There´s a saying that Sevillanos are so astonished the British actually want to use their bitter oranges to make marmalade, that they reckon the pith is secretly used to make gunpowder. If you have ever made the mistake of biting into one of the oranges from Seville´s tens of thousands of trees when visiting, you will understand why. They are not ´table´ oranges, designed for eating. In any case, Seville orange marmalade is considered the finest type in Britain and beyond.
1 dozen oranges
2 litres of water
2-3 kilos of sugar (to taste)
- Wash the fruit, cut in half, scoop out the pulp and set the skins aside.
- Put the pulp in a pan and add 1/3 of the water.
- Finely slice the skins, put in another pot and add the remaining water.
- Boil both pots for one hour then cool.
- Stretch cheesecloth over the pot with the boiled pulp and drain for 2 to 3 hours.

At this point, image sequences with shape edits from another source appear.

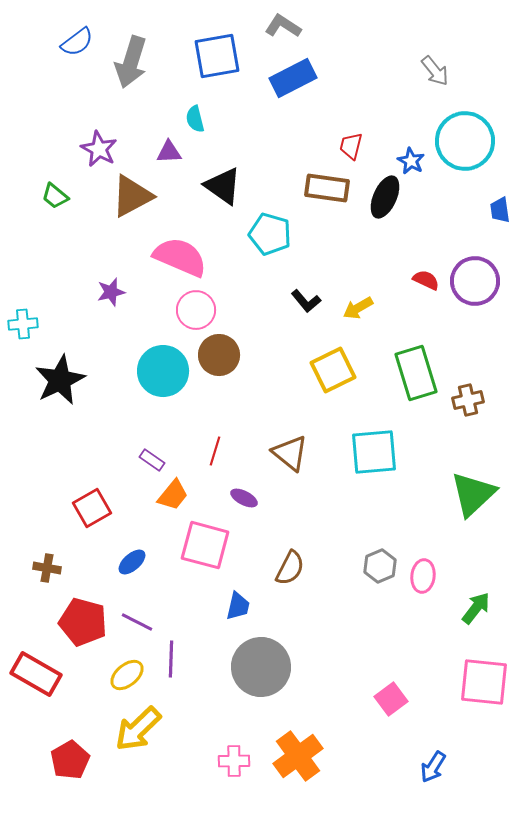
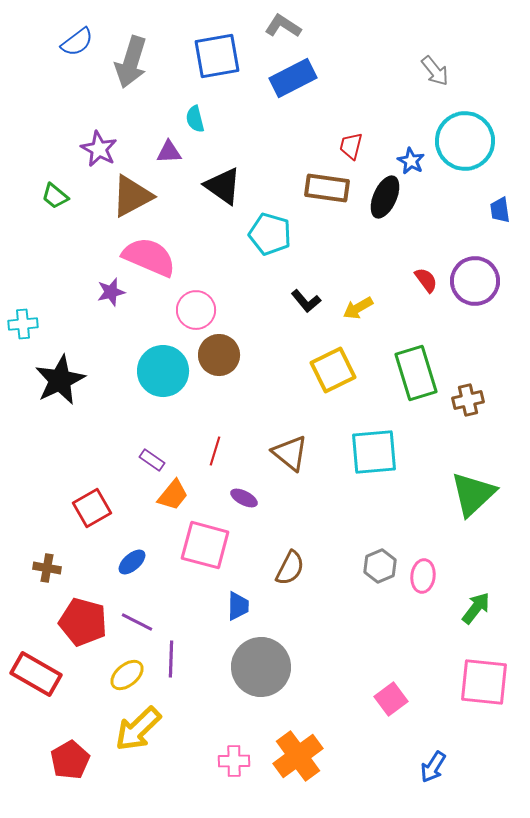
pink semicircle at (180, 257): moved 31 px left
red semicircle at (426, 280): rotated 28 degrees clockwise
blue trapezoid at (238, 606): rotated 12 degrees counterclockwise
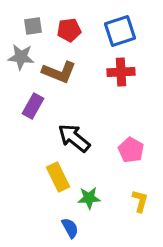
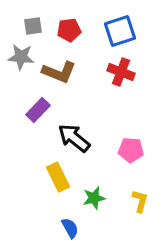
red cross: rotated 24 degrees clockwise
purple rectangle: moved 5 px right, 4 px down; rotated 15 degrees clockwise
pink pentagon: rotated 25 degrees counterclockwise
green star: moved 5 px right; rotated 10 degrees counterclockwise
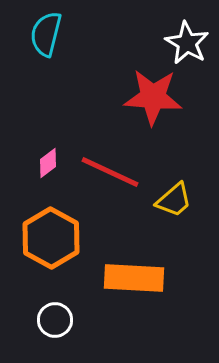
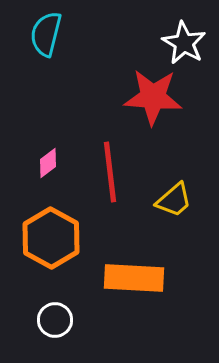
white star: moved 3 px left
red line: rotated 58 degrees clockwise
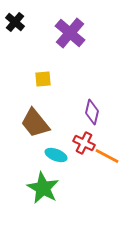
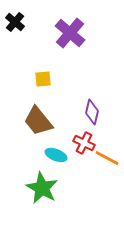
brown trapezoid: moved 3 px right, 2 px up
orange line: moved 2 px down
green star: moved 1 px left
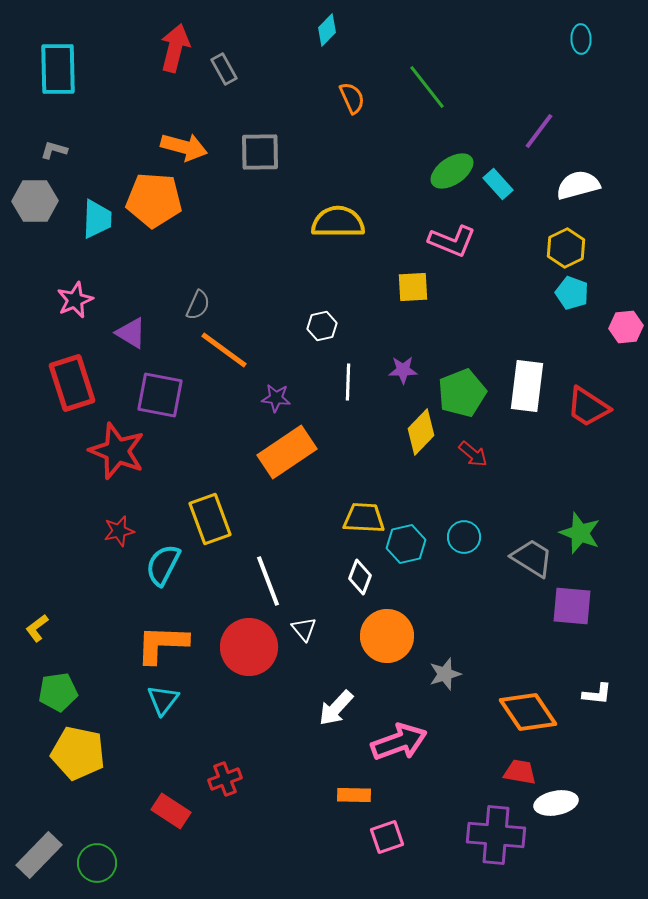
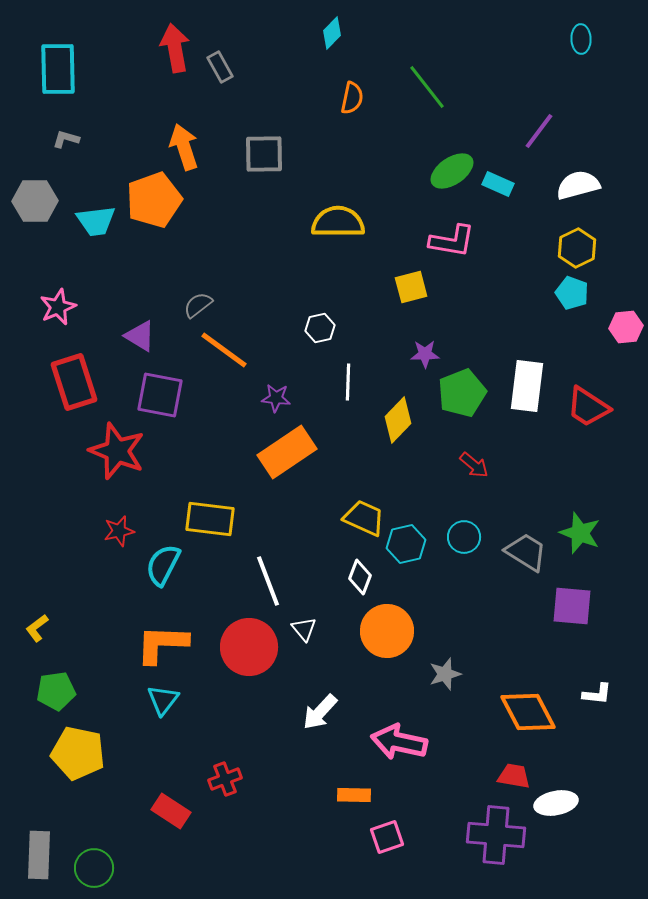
cyan diamond at (327, 30): moved 5 px right, 3 px down
red arrow at (175, 48): rotated 24 degrees counterclockwise
gray rectangle at (224, 69): moved 4 px left, 2 px up
orange semicircle at (352, 98): rotated 36 degrees clockwise
orange arrow at (184, 147): rotated 123 degrees counterclockwise
gray L-shape at (54, 150): moved 12 px right, 11 px up
gray square at (260, 152): moved 4 px right, 2 px down
cyan rectangle at (498, 184): rotated 24 degrees counterclockwise
orange pentagon at (154, 200): rotated 24 degrees counterclockwise
cyan trapezoid at (97, 219): moved 1 px left, 2 px down; rotated 81 degrees clockwise
pink L-shape at (452, 241): rotated 12 degrees counterclockwise
yellow hexagon at (566, 248): moved 11 px right
yellow square at (413, 287): moved 2 px left; rotated 12 degrees counterclockwise
pink star at (75, 300): moved 17 px left, 7 px down
gray semicircle at (198, 305): rotated 152 degrees counterclockwise
white hexagon at (322, 326): moved 2 px left, 2 px down
purple triangle at (131, 333): moved 9 px right, 3 px down
purple star at (403, 370): moved 22 px right, 16 px up
red rectangle at (72, 383): moved 2 px right, 1 px up
yellow diamond at (421, 432): moved 23 px left, 12 px up
red arrow at (473, 454): moved 1 px right, 11 px down
yellow trapezoid at (364, 518): rotated 21 degrees clockwise
yellow rectangle at (210, 519): rotated 63 degrees counterclockwise
gray trapezoid at (532, 558): moved 6 px left, 6 px up
orange circle at (387, 636): moved 5 px up
green pentagon at (58, 692): moved 2 px left, 1 px up
white arrow at (336, 708): moved 16 px left, 4 px down
orange diamond at (528, 712): rotated 6 degrees clockwise
pink arrow at (399, 742): rotated 148 degrees counterclockwise
red trapezoid at (520, 772): moved 6 px left, 4 px down
gray rectangle at (39, 855): rotated 42 degrees counterclockwise
green circle at (97, 863): moved 3 px left, 5 px down
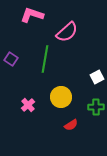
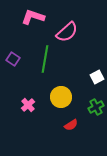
pink L-shape: moved 1 px right, 2 px down
purple square: moved 2 px right
green cross: rotated 28 degrees counterclockwise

- Remove the cheesecloth, discard the pulp and let the remains stand overnight.
- Next day, combine the two mixtures, boil and add the sugar.
- Stir constantly and add a dash of salt, if you like.
- Wash the jars in hot, soapy water, rinse and then sterilise in the oven at 140C for half an hour before filling.
- Cook the mixture until it is thick enough, ladle into the sterilised jars and seal immediately.